OpenAFS timestamp rollover issues, discussion and plan

15 Jan 2021

      Hello,

We were made aware of an issue relating to handling of a timestamp
rollover affecting OpenAFS deployments [1] that in the worst case
results in inability of the client and server to communicate.  From
the OpenAFS 1.8.7 release:

    It fixes a critical issue in the generation of Rx connection IDs
    that prevent Rx clients started after 14 Jan 2021 08:25:36 AM UTC
    from being able to successfully make connections. In addition to
    cache managers and client utilities, fileservers and database
    servers are also affected, since they initiate connections to
    (other) database servers during their normal operation.  The issue
    occurs only at startup, while generating the initial connection
    ID, so cache managers or servers that were already running at the
    time in question will not be affected until they restart.

The full extent of the issues for our particular circumstances is
still somewhat unclear.  We run a heterogeneous deployment with all
clients under our control using 1.8.6 release, but all servers running
1.6 era packages from Ubuntu Xenial.

My current understanding is that since we started our servers and
clients before the problem time, we are currently unaffected.  When we
restart our servers, due to differences in the code with our 1.6
versions, the bug will manifest more as periodic/random-ish I/O
failures rather than a complete inability to communicate.

We have rebuilt our openafs packages with the required fixes and
deployed these to all clients under our control.  Thus if any client
restarts for whatever reason, they will at least be using fixed code.
Some clients we have restarted just to ensure sanity of the new
version against the existing severs (so far seems good).  All clients
have been checked for deployment of these new packages.  We do not
expect issues, but will monitor this situation.
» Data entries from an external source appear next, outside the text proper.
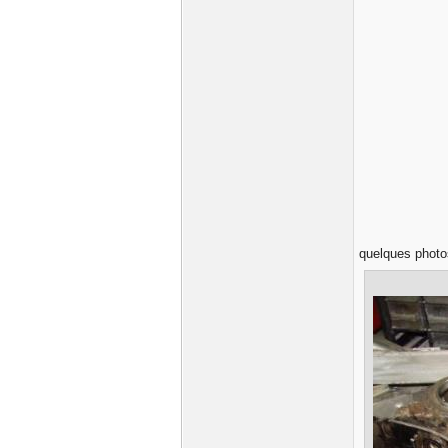
quelques phot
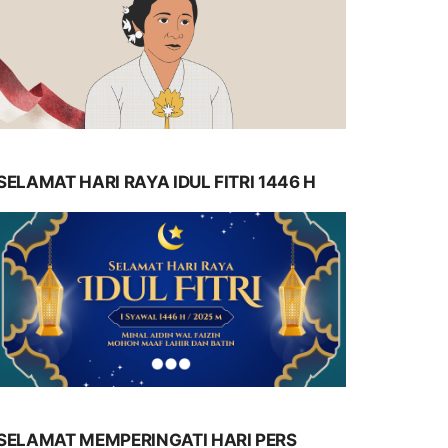
SELAMAT HARI RAYA IDUL FITRI 1446 H
SELAMAT MEMPERINGATI HARI PERS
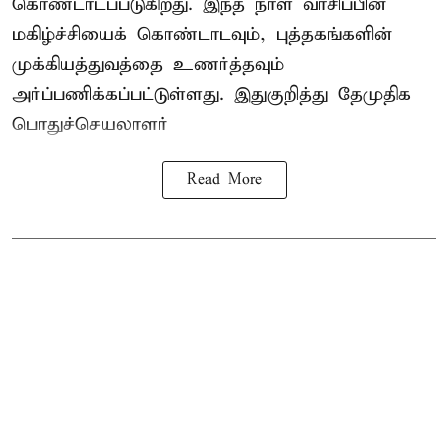
கொண்டாடப்படுகிறது. இந்த நாள் வாசிப்பின்
மகிழ்ச்சியைக் கொண்டாடவும், புத்தகங்களின்
முக்கியத்துவத்தை உணர்த்தவும்
அர்ப்பணிக்கப்பட்டுள்ளது. இதுகுறித்து தேமுதிக
பொதுச்செயலாளர்
Read More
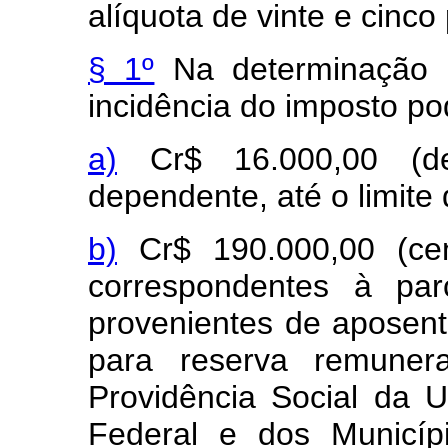
alíquota de vinte e cinco
§ 1º
Na determinação d
incidência do imposto po
a)
Cr$ 16.000,00 (dez
dependente, até o limite
b)
Cr$ 190.000,00 (cen
correspondentes à par
provenientes de aposent
para reserva remuner
Providência Social da U
Federal e dos Municíp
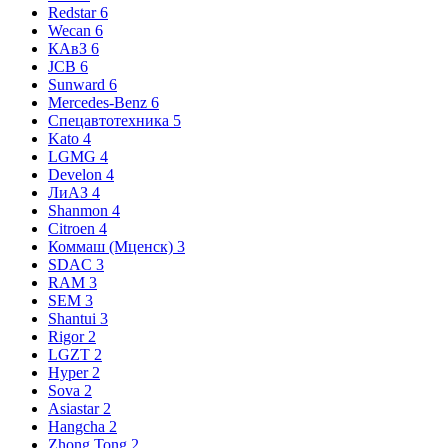
Redstar
6
Wecan
6
КАвЗ
6
JCB
6
Sunward
6
Mercedes-Benz
6
Спецавтотехника
5
Kato
4
LGMG
4
Develon
4
ЛиАЗ
4
Shanmon
4
Citroen
4
Коммаш (Мценск)
3
SDAC
3
RAM
3
SEM
3
Shantui
3
Rigor
2
LGZT
2
Hyper
2
Sova
2
Asiastar
2
Hangcha
2
Zhong Tong
2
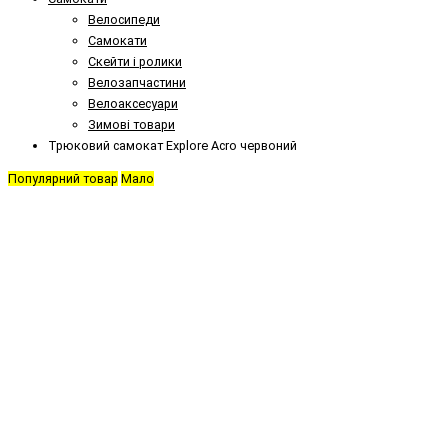
Велосипеди
Самокати
Скейти і ролики
Велозапчастини
Велоаксесуари
Зимові товари
Трюковий самокат Explore Acro червоний
Популярний товар
Мало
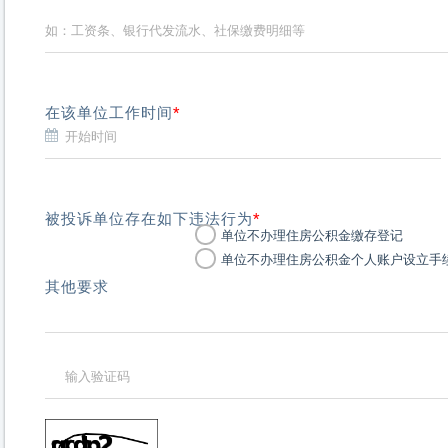
在该单位工作时间
*
被投诉单位存在如下违法行为
*
单位不办理住房公积金缴存登记
单位不办理住房公积金个人账户设立手
其他要求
This leaves us with the server side.  We have been told there are no
fixes for the 1.6 servers planned.  We do not have a wonderful answer
here, unfortunately.

We have planned to move our AFS infrastructure off the Xenial hosts it
runs on for some time.  These servers are all deployed with legacy
puppet, something none of us want to spend significant time hacking
on.  There is also the small matter that 1.6 to 1.8 upgrades are not
terribly well documented, to say the least.  While we don't intend on
restarting the servers, from time to time the cloud provider needs to
migrate things or has other issues that affect uptime; we can't
predict this other than it will happen, eventually.

It seems our best option here is to take some down-time of the AFS
services and perform a manual, in-place upgrade of the existing
servers to 1.8 code.  We will freeze these from ongoing automated
config managment (puppet).  This will allow us to deploy and evaluate
1.8 servers and keep with the principle of "change one thing at a
time".  Once we are in a steady state, we should have enough
redundancy that we can replace the servers one-at-a-time with no, or
very little, downtime.  This gives us time to write, test and review
Ansible based deployment as usual.  When we do switch in new Focal
based servers, we have the advantage we are not also trying to change
the AFS version too.  In some ways, it works out well (something about
lemons and lemonade).

We usually try to have a rollback plan with any upgrades.  Since 1.6
is not getting updates, and as far as I know we still do not have the
technology to move reality backwards in the time continum before the
problem rollover time (if I do figure out time travel, I will be sure
to pre-respond to this message that it can be ignored) our revert
plans seem limited.  However, we will be no worse off than if the
servers decided to reboot themselves now.  In it's defence, this is
not new code; 1.8.0 came out early 2018 and we have been using 1.8
clients since we started integrating arm64.

The queues are very deep at the moment, so we'd obviously like to
minimise downtime.

I'd suggest that I could start looking at this around 2021-01-17
21:00UTC, following the plan layed out in [2], which interested
parties should definitely review.  This should hopefully be a quiet
time, and give us a decent runway if we do hit issues.

-i

[1] https://lists.openafs.org/pipermail/openafs-info/2021-January/043013.html
[2] https://etherpad.opendev.org/p/infra-openafs-1.8

OpenAFS timestamp rollover issues, discussion and plan

Ian Wienand